The Customs Liaison Border Committee (CLBC), created in 2011, was an outcome of a trade dialogue on economic and commercial cooperation between the commerce secretaries of India and Pakistan that sought to reduce non-tariff barriers on Wagah border. The customs officials of both countries would meet alternately in Lahore and Amritsar to discuss operational issues and resolve them effectively.
As a result, some headway was made in easing the business process by way of harmonising customs procedures across the border; simplifying documents; lodging trade grievances; facilitating passengers; exchanging trade data and information; ensuring the expeditious clearance of cargo; and controlling contraband goods adding to transparency and reducing transaction costs. If this bilateral institutional mechanism is revived, there will be more avenues for meaningful progress in identifying bottlenecks to trade.
The report suggest that lessons should be drawn from the liberalisation of bilateral air services between India and Sri Lanka that operate around 147 flights per week between various cities and promote tourism. However, the report overlooks how confidence-building measures between Pakistan and India have been marred by deep-rooted security concerns and the diplomatic impasse that has thwarted serious efforts for trade in services.
The bilateral visa agreement signed between both countries in 2012 is still quite cumbersome and there will be no headway until it is relaxed. Visas are given on a single-entry basis for short durations, with specific cities and ports of entry and exit. Rejection rates are high, excessive documentation and lengthy timeframes are the norm, and there is a requirement for visitors to report to local police stations while moving from city to city, unless exempted.

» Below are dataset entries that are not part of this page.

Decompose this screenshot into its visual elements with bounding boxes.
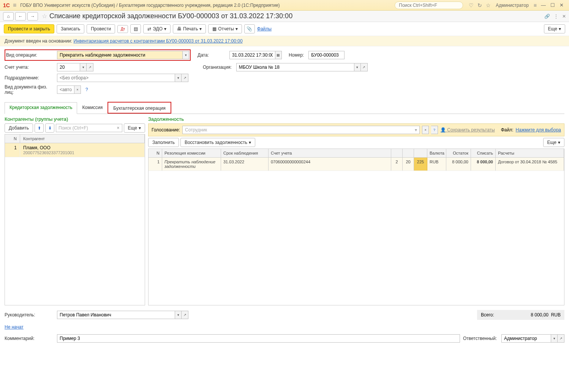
department-dropdown[interactable]: ▾ bbox=[175, 74, 182, 82]
menu-icon[interactable]: ≡ bbox=[13, 2, 16, 9]
operation-type-dropdown[interactable]: ▾ bbox=[182, 51, 189, 59]
cell-a2: 20 bbox=[403, 158, 414, 171]
based-on-label: Документ введен на основании: bbox=[5, 38, 72, 44]
account-dropdown[interactable]: ▾ bbox=[80, 63, 87, 71]
not-started-link[interactable]: Не начат bbox=[5, 324, 24, 330]
choose-file-link[interactable]: Нажмите для выбора bbox=[516, 127, 561, 133]
cell-currency: RUB bbox=[427, 158, 446, 171]
voting-clear-icon[interactable]: × bbox=[422, 126, 429, 134]
attach-button[interactable]: 📎 bbox=[244, 24, 255, 33]
head-dropdown[interactable]: ▾ bbox=[175, 311, 182, 319]
files-link[interactable]: Файлы bbox=[257, 26, 272, 32]
contractors-more-button[interactable]: Еще ▾ bbox=[124, 123, 145, 133]
print-button[interactable]: 🖶 Печать ▾ bbox=[173, 24, 206, 33]
restore-debt-button[interactable]: Восстановить задолженность ▾ bbox=[180, 138, 255, 147]
department-input[interactable] bbox=[57, 74, 175, 82]
move-up-button[interactable]: ⬆ bbox=[35, 123, 44, 133]
document-title: Списание кредиторской задолженности БУ00… bbox=[49, 12, 292, 20]
date-picker-icon[interactable]: ▦ bbox=[275, 51, 282, 59]
save-results-link[interactable]: 👤 Сохранить результаты bbox=[440, 127, 495, 133]
clear-search-icon[interactable]: × bbox=[117, 125, 120, 131]
post-and-close-button[interactable]: Провести и закрыть bbox=[4, 24, 54, 33]
col-account: Счет учета bbox=[269, 149, 391, 157]
toolbar-more-button[interactable]: Еще ▾ bbox=[544, 24, 565, 33]
cell-resolution: Прекратить наблюдение задолженности bbox=[162, 158, 221, 171]
more-icon[interactable]: ⋮ bbox=[554, 14, 558, 19]
comment-input[interactable] bbox=[57, 334, 460, 343]
link-icon[interactable]: 🔗 bbox=[544, 14, 550, 19]
voting-label: Голосование: bbox=[152, 127, 180, 133]
history-icon[interactable]: ↻ bbox=[477, 2, 482, 8]
voting-input[interactable]: Сотрудник ▾ bbox=[182, 126, 420, 134]
responsible-input[interactable] bbox=[501, 334, 551, 343]
debt-grid[interactable]: N Резолюция комиссии Срок наблюдения Сче… bbox=[148, 149, 564, 305]
star-icon[interactable]: ☆ bbox=[486, 2, 491, 8]
doctype-input[interactable] bbox=[57, 85, 74, 94]
print-form-button[interactable]: ▤ bbox=[130, 24, 141, 33]
head-input[interactable] bbox=[57, 311, 175, 319]
contractors-title: Контрагенты (группы учета) bbox=[5, 116, 145, 122]
org-input[interactable] bbox=[236, 63, 354, 71]
contractors-grid[interactable]: N Контрагент 1 Пламя, ООО 20007752369233… bbox=[5, 134, 145, 305]
number-input[interactable] bbox=[308, 51, 345, 59]
tab-creditor-debt[interactable]: Кредиторская задолженность bbox=[5, 102, 77, 114]
col-term: Срок наблюдения bbox=[221, 149, 269, 157]
account-open-icon[interactable]: ↗ bbox=[87, 63, 93, 71]
favorite-icon[interactable]: ☆ bbox=[42, 13, 47, 20]
help-icon[interactable]: ? bbox=[85, 87, 88, 92]
head-open-icon[interactable]: ↗ bbox=[182, 311, 188, 319]
responsible-dropdown[interactable]: ▾ bbox=[551, 334, 558, 343]
titlebar: 1C ≡ ГОБУ ВПО Университет искусств (Субс… bbox=[0, 0, 569, 11]
based-on-link[interactable]: Инвентаризация расчетов с контрагентами … bbox=[73, 38, 242, 44]
add-contractor-button[interactable]: Добавить bbox=[5, 123, 33, 133]
contractors-pane: Контрагенты (группы учета) Добавить ⬆ ⬇ … bbox=[5, 116, 145, 305]
bell-icon[interactable]: ♡ bbox=[469, 2, 474, 8]
col-number: N bbox=[5, 134, 20, 143]
move-down-button[interactable]: ⬇ bbox=[45, 123, 54, 133]
cell-n: 1 bbox=[149, 158, 162, 171]
current-user: Администратор bbox=[496, 3, 529, 8]
tab-commission[interactable]: Комиссия bbox=[77, 102, 107, 114]
voting-help-icon[interactable]: ? bbox=[431, 126, 438, 134]
debt-row[interactable]: 1 Прекратить наблюдение задолженности 31… bbox=[149, 158, 564, 171]
responsible-label: Ответственный: bbox=[463, 336, 497, 341]
minimize-icon[interactable]: — bbox=[541, 2, 546, 8]
contractor-row[interactable]: 1 Пламя, ООО 20007752369233772010​01 bbox=[5, 143, 145, 157]
department-open-icon[interactable]: ↗ bbox=[182, 74, 188, 82]
reports-button[interactable]: ▦ Отчеты ▾ bbox=[208, 24, 242, 33]
tab-accounting-operation[interactable]: Бухгалтерская операция bbox=[108, 103, 170, 113]
footer-status: Не начат bbox=[0, 322, 569, 332]
account-input[interactable] bbox=[57, 63, 80, 71]
forward-button[interactable]: → bbox=[27, 12, 38, 21]
date-label: Дата: bbox=[198, 52, 209, 58]
org-dropdown[interactable]: ▾ bbox=[354, 63, 361, 71]
voting-bar: Голосование: Сотрудник ▾ × ? 👤 Сохранить… bbox=[148, 123, 564, 136]
edo-button[interactable]: ⇄ ЭДО ▾ bbox=[143, 24, 171, 33]
cell-balance: 8 000,00 bbox=[446, 158, 471, 171]
close-tab-icon[interactable]: ✕ bbox=[562, 14, 566, 19]
date-input[interactable] bbox=[229, 51, 275, 59]
responsible-open-icon[interactable]: ↗ bbox=[558, 334, 564, 343]
contractor-search-input[interactable]: Поиск (Ctrl+F) × bbox=[56, 124, 122, 132]
save-button[interactable]: Записать bbox=[57, 24, 84, 33]
close-window-icon[interactable]: ✕ bbox=[560, 2, 564, 8]
debt-more-button[interactable]: Еще ▾ bbox=[543, 138, 564, 147]
tabs: Кредиторская задолженность Комиссия Бухг… bbox=[5, 102, 564, 114]
report-icon: ▦ bbox=[212, 26, 217, 32]
doctype-clear-icon[interactable]: × bbox=[74, 85, 81, 94]
file-label: Файл: bbox=[501, 127, 514, 133]
head-label: Руководитель: bbox=[5, 312, 54, 318]
dtkt-button[interactable]: Дт bbox=[117, 25, 128, 33]
global-search-input[interactable] bbox=[395, 2, 463, 9]
fill-button[interactable]: Заполнить bbox=[148, 138, 179, 147]
home-button[interactable]: ⌂ bbox=[3, 12, 14, 21]
settings-icon[interactable]: ≡ bbox=[534, 2, 537, 8]
post-button[interactable]: Провести bbox=[87, 24, 115, 33]
maximize-icon[interactable]: ☐ bbox=[550, 2, 555, 8]
back-button[interactable]: ← bbox=[15, 12, 26, 21]
cell-settlements: Договор от 30.04.2018 № 4585 bbox=[496, 158, 564, 171]
operation-type-label: Вид операции: bbox=[6, 52, 55, 58]
number-label: Номер: bbox=[289, 52, 304, 58]
org-open-icon[interactable]: ↗ bbox=[361, 63, 368, 71]
operation-type-input[interactable] bbox=[57, 51, 182, 59]
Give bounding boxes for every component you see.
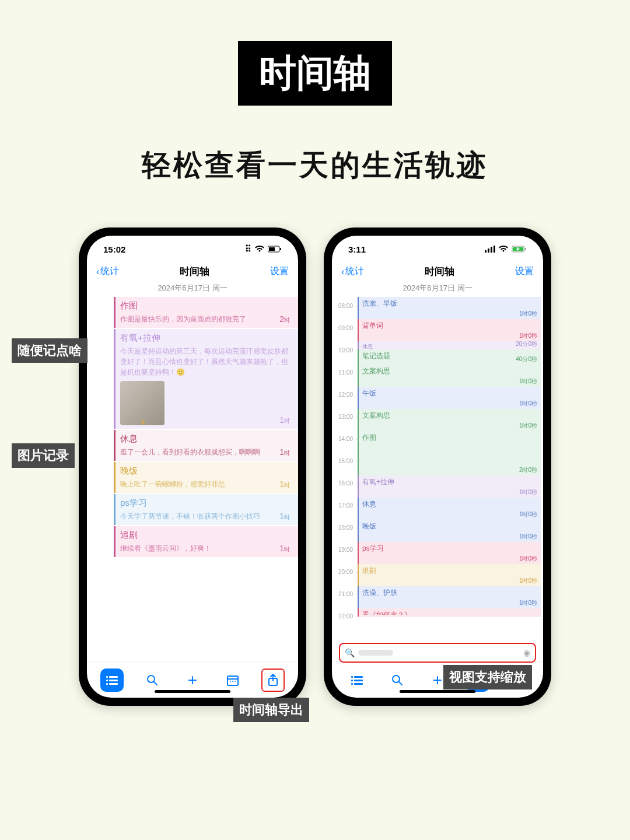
svg-rect-25 <box>354 676 363 678</box>
svg-rect-5 <box>106 680 108 681</box>
settings-button[interactable]: 设置 <box>270 265 289 278</box>
block-duration: 1时0秒 <box>519 599 537 607</box>
timeline-block[interactable]: 有氧+拉伸1时0秒 <box>358 475 541 498</box>
svg-rect-19 <box>491 247 492 253</box>
entry-duration: 1时 <box>279 544 290 554</box>
svg-rect-3 <box>106 676 108 678</box>
timeline-block[interactable]: 看《如何念？》 <box>358 608 541 617</box>
chevron-left-icon: ‹ <box>341 267 344 277</box>
status-bar: 15:02 ⠿ <box>87 236 298 262</box>
block-title: 笔记选题 <box>362 351 537 361</box>
wifi-icon <box>499 244 508 254</box>
svg-rect-6 <box>109 680 118 681</box>
block-duration: 1时0秒 <box>519 332 537 340</box>
timeline-block[interactable]: 背单词1时0秒 <box>358 319 541 341</box>
hour-label: 09:00 <box>334 325 353 331</box>
search-placeholder <box>358 650 393 656</box>
hour-label: 17:00 <box>334 502 353 509</box>
svg-rect-26 <box>351 680 353 681</box>
back-button[interactable]: ‹ 统计 <box>341 265 364 278</box>
timeline-entry[interactable]: 作图作图是最快乐的，因为前面难的都做完了2时 <box>114 297 298 328</box>
nav-title: 时间轴 <box>180 265 209 278</box>
timeline-entry[interactable]: 追剧继续看《墨雨云间》，好爽！1时 <box>114 526 298 557</box>
phone-right: 3:11 ‹ 统计 时间轴 <box>324 228 551 706</box>
timeline-block[interactable]: ps学习1时0秒 <box>358 542 541 564</box>
hour-label: 21:00 <box>334 591 353 597</box>
timeline-block[interactable]: 晚饭1时0秒 <box>358 520 541 542</box>
timeline-block[interactable]: 洗漱、早饭1时0秒 <box>358 297 541 319</box>
hour-label: 10:00 <box>334 347 353 354</box>
search-button[interactable] <box>386 668 409 692</box>
block-title: 文案构思 <box>362 411 537 421</box>
page-subtitle: 轻松查看一天的生活轨迹 <box>0 146 630 185</box>
entry-title: 有氧+拉伸 <box>120 332 291 344</box>
svg-rect-1 <box>269 247 275 251</box>
calendar-button[interactable] <box>221 668 244 692</box>
hour-label: 18:00 <box>334 524 353 531</box>
block-title: 文案构思 <box>362 366 537 376</box>
entry-duration: 1时 <box>279 447 290 457</box>
block-title: 看《如何念？》 <box>362 610 537 615</box>
callout-export: 时间轴导出 <box>233 698 309 722</box>
entry-title: 休息 <box>120 433 291 444</box>
search-button[interactable] <box>141 668 164 692</box>
share-export-button[interactable] <box>261 668 285 692</box>
entry-title: 作图 <box>120 300 291 312</box>
timeline-entry[interactable]: ps学习今天学了两节课，不错！收获两个作图小技巧1时 <box>114 494 298 525</box>
timeline-entry[interactable]: 休息逛了一会儿，看到好看的衣服就想买，啊啊啊1时 <box>114 430 298 461</box>
settings-button[interactable]: 设置 <box>515 265 534 278</box>
callout-photo: 图片记录 <box>12 443 75 468</box>
timeline-block[interactable]: 午饭1时0秒 <box>358 387 541 409</box>
status-bar: 3:11 <box>332 236 543 262</box>
timeline-block[interactable]: 文案构思1时0秒 <box>358 365 541 387</box>
clock: 15:02 <box>103 244 125 254</box>
entry-description: 今天是坚持运动的第三天，每次运动完流汗感觉皮肤都变好了！而且心情也变好了！虽然天… <box>120 346 291 377</box>
nav-title: 时间轴 <box>425 265 454 278</box>
block-title: 午饭 <box>362 388 537 398</box>
chevron-left-icon: ‹ <box>96 267 99 277</box>
timeline-entry[interactable]: 有氧+拉伸今天是坚持运动的第三天，每次运动完流汗感觉皮肤都变好了！而且心情也变好… <box>114 329 298 429</box>
search-bar[interactable]: 🔍 ◉ <box>339 643 536 663</box>
signal-icon: ⠿ <box>245 244 251 254</box>
timeline-block[interactable]: 休息1时0秒 <box>358 498 541 520</box>
timeline-block[interactable]: 笔记选题40分0秒 <box>358 349 541 365</box>
timeline-block[interactable]: 洗澡、护肤1时0秒 <box>358 586 541 608</box>
entry-duration: 2时 <box>279 314 290 324</box>
timeline-list[interactable]: 14:00作图作图是最快乐的，因为前面难的都做完了2时16:00有氧+拉伸今天是… <box>87 297 298 662</box>
list-view-button[interactable] <box>100 668 124 692</box>
block-duration: 20分0秒 <box>516 340 537 348</box>
timeline-block[interactable]: 文案构思1时0秒 <box>358 409 541 431</box>
block-title: 背单词 <box>362 321 537 331</box>
svg-point-14 <box>232 681 233 682</box>
svg-rect-17 <box>485 250 487 253</box>
signal-icon <box>485 244 495 254</box>
timeline-block[interactable]: 追剧1时0秒 <box>358 564 541 586</box>
hour-label: 13:00 <box>334 414 353 420</box>
hour-label: 08:00 <box>334 303 353 309</box>
entry-description: 今天学了两节课，不错！收获两个作图小技巧 <box>120 511 291 522</box>
clock-icon: ◉ <box>523 648 530 657</box>
home-indicator <box>400 690 475 693</box>
block-duration: 1时0秒 <box>519 422 537 430</box>
block-duration: 40分0秒 <box>516 355 537 363</box>
block-duration: 1时0秒 <box>519 488 537 496</box>
list-view-button[interactable] <box>345 668 369 692</box>
timeline-entry[interactable]: 晚饭晚上吃了一碗螺蛳粉，感觉好罪恶1时 <box>114 462 298 493</box>
block-duration: 1时0秒 <box>519 510 537 519</box>
svg-line-31 <box>399 682 402 685</box>
add-button[interactable]: + <box>181 668 204 692</box>
clock: 3:11 <box>348 244 366 254</box>
block-duration: 1时0秒 <box>519 400 537 408</box>
entry-title: 追剧 <box>120 530 291 541</box>
back-button[interactable]: ‹ 统计 <box>96 265 119 278</box>
hour-label: 16:00 <box>334 480 353 487</box>
block-title: 晚饭 <box>362 522 537 531</box>
entry-title: 晚饭 <box>120 466 291 477</box>
timeline-block[interactable]: 作图2时0秒 <box>358 431 541 475</box>
block-title: 有氧+拉伸 <box>362 477 537 487</box>
entry-photo[interactable]: 🐈 <box>120 381 164 425</box>
svg-rect-27 <box>354 680 363 681</box>
timeline-block[interactable]: 休息20分0秒 <box>358 341 541 349</box>
navigation-bar: ‹ 统计 时间轴 设置 <box>87 262 298 283</box>
timeline-grid[interactable]: 08:0009:0010:0011:0012:0013:0014:0015:00… <box>332 297 543 662</box>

Indian visa application facilities are available in many Pakistani cities whereas Pakistani consular services are only available in New Delhi. This adds to the difficulty of obtaining visas for those residing in other Indian cities. The Indian e-visa facility, introduced in November 2014 and currently available to 160 countries, woefully excludes Pakistani passport-holders and people of Pakistani origin from its eligibility list. Recently, Pakistan’s offer of visa-free direct access to Kartarpur Darbar Sahib Gurdwara didn’t receive a positive response from the Indian government. All these hurdles discourage trade and tourism.
To dispel the trust deficit, the World Bank report suggests following the Bangladesh-India border haats (informal markets across the border) –which aren’t too relevant in our case. The report doesn’t mention the need to address the Kashmir issue, cease unprovoked violations along the LoC, end blatant cross-border terrorism, and engage diplomatically at the Saarc forum and on a bilateral level.
These are legitimate concerns that the World Bank report doesn’t address. Without resolving these issues, a quantum leap in developing trade relations between India Pakistan seems like a distant reality.
The writer holds an LLM degree in international economic law from the University of Warwick.